Your instructions: The answer should hold exactly the lines of the entries below from the one containing "School Matric Pass" through the last line, both included.

================================

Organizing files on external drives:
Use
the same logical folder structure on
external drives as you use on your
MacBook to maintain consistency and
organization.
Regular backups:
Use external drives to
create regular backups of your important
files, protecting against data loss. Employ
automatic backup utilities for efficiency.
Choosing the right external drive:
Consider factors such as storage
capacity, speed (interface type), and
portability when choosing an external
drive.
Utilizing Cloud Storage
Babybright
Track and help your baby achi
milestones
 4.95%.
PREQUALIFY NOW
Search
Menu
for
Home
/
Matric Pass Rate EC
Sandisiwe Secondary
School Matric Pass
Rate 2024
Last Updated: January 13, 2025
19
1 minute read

================================

Solved problem:
School Matric Pass
Rate 2024
Last Updated: January 13, 2025
19
1 minute read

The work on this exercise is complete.